Mireille Roddier and Keith Mitnick, associate professors of architecture and founders of the collaborative design practice Mitnick Roddier, are the recipients of the 2021–2022 Arnold W. Brunner/Frances Barker Tracy/Katherine Edwards Gordon Rome Prize in Architecture.
Awarded annually by the American Academy in Rome, the Rome Prize is a highly competitive award that supports advanced independent work and research in the arts and humanities. Rome Prize winners are selected by independent juries of distinguished artists and scholars. This year, the Rome Prize Competition received 874 applications representing 46 U.S. states and 22 countries. Thirty-five American and five Italian artists and scholars were awarded the prize — described by the American Academy as the gift of “time and space to think and work” — which includes a stipend, workspace, and room and board at the Academy’s 11-acre campus in Rome, starting in September 2021.
Roddier and Mitnick’s project, “Six Architectures in Search of an Author,” will stage six buildings into a composite and multi-layered architectural reconstruction of Rome that takes artistic license in the creative representation of existing buildings in order to present new and contemporary views of the city.
From the project proposal:
Films like Paris, je t’aime (2006) and Jim Jarmusch’s Night on Earth (1991) present new experiences of familiar cities by portraying them through the experiential lens of a diverse set of characters. Such films challenge our conventional views of places by overlaying them with fictitious narratives that, in different ways, transform how we experience them in life. In "Six Architectures in Search of an Author," we will create a collection of visual stories through a variety of forms and points of view, our stories will eschew the traditional narratives generally used to depict historical works of architecture to reveal new ways of seeing them in relation to the contemporary city. With architectural models and drawings, we will overlay divergent views and “gazes” to create multi-layered architectural reconstructions of Rome that, like Capriccio paintings, present new versions of la Città Eterna.
Roddier, a former Sanders Fellow at Taubman College, holds a joint appointment with U-M’s women’s studies department, and a faculty affiliation at the Institute for Research on Women & Gender. Her research focuses on urban representation through the lens of class and gender. Since exploring the architecture of working-class women’s civic spaces in Lavoirs: Washhouses of Rural France (New York: Princeton Architectural Press, 2003), she has studied the traces of modernization and its discontent onto the contemporary city, with a heavy focus on Paris and Detroit. Borrowing criticism developed in other fields (theatre, film, photography, ethnography), and informed by interdisciplinary fellowships, her work currently centers on the relationship between urban narratives, the production of the public realm, belonging, and appropriation.

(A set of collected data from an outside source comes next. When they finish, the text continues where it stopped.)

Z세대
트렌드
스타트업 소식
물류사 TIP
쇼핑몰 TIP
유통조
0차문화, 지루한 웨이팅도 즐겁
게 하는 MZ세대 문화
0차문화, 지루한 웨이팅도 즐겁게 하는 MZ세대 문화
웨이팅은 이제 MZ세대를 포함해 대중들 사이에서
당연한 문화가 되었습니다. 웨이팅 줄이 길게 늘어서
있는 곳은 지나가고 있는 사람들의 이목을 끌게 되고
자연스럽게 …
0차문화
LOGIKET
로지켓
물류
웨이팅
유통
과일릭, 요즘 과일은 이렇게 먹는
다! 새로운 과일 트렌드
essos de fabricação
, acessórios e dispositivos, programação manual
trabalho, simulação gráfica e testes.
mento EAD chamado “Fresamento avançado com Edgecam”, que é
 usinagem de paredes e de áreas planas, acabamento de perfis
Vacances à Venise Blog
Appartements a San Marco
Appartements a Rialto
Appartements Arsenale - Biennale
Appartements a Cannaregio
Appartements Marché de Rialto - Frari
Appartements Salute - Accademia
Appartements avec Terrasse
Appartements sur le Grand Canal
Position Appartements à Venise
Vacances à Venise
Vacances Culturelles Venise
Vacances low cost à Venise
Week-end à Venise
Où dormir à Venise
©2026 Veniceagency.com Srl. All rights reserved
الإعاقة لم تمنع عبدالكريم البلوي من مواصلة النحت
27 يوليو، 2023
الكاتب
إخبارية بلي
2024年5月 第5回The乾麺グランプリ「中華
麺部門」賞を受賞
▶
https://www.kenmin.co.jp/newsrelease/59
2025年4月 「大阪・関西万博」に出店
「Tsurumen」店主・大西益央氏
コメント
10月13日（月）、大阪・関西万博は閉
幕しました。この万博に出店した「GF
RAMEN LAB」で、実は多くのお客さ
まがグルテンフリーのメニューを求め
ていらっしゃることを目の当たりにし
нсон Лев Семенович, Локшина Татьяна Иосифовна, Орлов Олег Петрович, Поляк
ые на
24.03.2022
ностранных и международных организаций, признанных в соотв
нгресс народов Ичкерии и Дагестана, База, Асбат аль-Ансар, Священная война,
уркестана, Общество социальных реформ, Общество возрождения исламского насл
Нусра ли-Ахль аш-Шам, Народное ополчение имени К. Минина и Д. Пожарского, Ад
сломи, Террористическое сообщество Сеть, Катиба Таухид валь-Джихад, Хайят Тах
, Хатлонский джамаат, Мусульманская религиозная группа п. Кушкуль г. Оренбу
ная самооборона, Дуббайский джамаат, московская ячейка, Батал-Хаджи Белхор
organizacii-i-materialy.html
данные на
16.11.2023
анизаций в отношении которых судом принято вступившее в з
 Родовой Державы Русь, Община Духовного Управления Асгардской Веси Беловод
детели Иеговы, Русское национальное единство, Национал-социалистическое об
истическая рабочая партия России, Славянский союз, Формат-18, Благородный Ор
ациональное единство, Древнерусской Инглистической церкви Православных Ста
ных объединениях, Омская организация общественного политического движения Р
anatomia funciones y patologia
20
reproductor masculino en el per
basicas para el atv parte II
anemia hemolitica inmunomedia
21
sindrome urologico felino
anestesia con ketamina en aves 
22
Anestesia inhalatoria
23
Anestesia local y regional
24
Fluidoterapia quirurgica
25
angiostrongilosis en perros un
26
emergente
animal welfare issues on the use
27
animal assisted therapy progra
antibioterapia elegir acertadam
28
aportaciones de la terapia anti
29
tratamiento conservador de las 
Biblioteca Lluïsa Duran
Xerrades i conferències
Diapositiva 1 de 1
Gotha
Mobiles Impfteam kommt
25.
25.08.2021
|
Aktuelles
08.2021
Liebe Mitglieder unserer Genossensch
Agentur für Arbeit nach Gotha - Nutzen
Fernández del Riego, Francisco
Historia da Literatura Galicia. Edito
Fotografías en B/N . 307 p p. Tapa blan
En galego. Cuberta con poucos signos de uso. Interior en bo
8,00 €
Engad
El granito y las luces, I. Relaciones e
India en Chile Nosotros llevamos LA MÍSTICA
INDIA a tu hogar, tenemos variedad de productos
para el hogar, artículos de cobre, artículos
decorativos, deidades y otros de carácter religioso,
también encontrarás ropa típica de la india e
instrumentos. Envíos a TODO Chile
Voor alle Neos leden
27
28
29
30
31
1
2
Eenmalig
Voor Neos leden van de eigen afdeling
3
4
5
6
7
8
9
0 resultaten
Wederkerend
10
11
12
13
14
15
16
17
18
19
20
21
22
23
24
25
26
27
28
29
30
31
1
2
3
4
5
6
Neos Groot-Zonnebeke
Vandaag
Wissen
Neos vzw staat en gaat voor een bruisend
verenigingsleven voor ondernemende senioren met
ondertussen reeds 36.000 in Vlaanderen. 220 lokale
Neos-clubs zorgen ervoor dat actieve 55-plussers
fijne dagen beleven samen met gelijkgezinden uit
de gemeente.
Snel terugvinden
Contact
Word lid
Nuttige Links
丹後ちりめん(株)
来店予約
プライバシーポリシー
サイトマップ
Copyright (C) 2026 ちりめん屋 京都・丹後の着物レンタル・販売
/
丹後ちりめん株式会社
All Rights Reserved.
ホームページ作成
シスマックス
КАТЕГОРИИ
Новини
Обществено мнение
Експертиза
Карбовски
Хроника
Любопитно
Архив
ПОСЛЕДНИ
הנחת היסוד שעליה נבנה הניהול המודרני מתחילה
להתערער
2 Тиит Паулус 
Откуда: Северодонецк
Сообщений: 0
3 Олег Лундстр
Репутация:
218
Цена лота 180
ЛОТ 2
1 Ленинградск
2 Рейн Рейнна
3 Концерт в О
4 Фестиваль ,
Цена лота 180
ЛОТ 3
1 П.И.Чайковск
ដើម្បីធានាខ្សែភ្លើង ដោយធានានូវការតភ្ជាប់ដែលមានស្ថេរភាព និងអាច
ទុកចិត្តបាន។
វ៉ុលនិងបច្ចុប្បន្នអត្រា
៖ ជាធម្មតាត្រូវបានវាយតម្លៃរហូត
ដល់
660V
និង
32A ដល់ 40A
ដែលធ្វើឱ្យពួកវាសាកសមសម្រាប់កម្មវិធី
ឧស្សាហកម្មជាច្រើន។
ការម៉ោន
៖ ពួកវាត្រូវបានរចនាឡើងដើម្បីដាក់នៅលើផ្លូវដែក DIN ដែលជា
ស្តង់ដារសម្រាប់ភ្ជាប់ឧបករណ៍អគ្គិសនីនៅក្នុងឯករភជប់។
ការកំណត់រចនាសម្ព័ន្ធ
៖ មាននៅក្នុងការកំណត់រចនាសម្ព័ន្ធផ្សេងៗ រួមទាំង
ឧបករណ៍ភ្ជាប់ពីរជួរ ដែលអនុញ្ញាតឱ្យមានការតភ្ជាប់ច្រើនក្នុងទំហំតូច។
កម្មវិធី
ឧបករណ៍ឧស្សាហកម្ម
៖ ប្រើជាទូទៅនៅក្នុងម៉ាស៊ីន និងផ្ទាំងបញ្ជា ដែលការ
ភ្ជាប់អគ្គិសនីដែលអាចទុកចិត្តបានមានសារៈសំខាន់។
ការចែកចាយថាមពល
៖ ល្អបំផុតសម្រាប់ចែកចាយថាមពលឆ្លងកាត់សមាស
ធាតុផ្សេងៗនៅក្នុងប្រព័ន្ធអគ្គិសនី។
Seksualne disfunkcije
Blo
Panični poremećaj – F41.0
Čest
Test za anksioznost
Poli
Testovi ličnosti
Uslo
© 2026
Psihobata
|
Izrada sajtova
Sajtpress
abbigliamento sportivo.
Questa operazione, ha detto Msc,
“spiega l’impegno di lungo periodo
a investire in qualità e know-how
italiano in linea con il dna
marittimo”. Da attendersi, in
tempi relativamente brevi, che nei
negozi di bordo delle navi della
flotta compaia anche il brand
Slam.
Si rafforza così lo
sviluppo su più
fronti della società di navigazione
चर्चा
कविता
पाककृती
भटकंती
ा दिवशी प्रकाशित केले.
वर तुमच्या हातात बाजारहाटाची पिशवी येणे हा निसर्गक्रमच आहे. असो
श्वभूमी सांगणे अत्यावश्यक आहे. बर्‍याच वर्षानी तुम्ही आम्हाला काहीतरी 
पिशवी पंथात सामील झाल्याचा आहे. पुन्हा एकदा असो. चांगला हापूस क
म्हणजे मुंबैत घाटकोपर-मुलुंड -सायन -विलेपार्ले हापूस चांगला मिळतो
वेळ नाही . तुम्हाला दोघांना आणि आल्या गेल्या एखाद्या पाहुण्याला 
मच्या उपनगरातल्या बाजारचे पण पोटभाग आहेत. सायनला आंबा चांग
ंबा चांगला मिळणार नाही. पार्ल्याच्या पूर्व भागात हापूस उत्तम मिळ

Mitnick, a former Sanders Fellow at Taubman College, previously received two Graham Foundation grants and the Burnham Prize Fellowship to the American Academy in Rome. His first book, Artificial Light, was published by Princeton Architectural Press in 2008, and he is currently working on his second book, Rainy Sea, a novel that uses fiction writing to contemplate spatial concepts and architectural ideas. His essays and creative work have appeared in such publications as LOG, Praxis, Thresholds, and Harvard Design Magazine.
The work of Mitnick Roddier has been featured as part of the Emerging Practices series in Architectural Record as well as the On the Boards series in Architecture Magazine, and has been exhibited in Chicago, Boston, San Francisco, New York, Los Angeles, and Paris. The firm has received numerous awards including the 2004 Young Architects Forum award from the Architectural League of New York, The Unbuilt Architecture award from the Boston Society of Architects, and the ACSA Faculty Design Award. Mitnick Roddier was among ten international firms selected to receive the 2005 Architectural Record Design Vanguard award. Their Split/View pavilion is on permanent exhibition on the grounds of the Philbrook Museum in Tulsa, Oklahoma, and was included in the publication XS Green: Big Ideas, Small Buildings.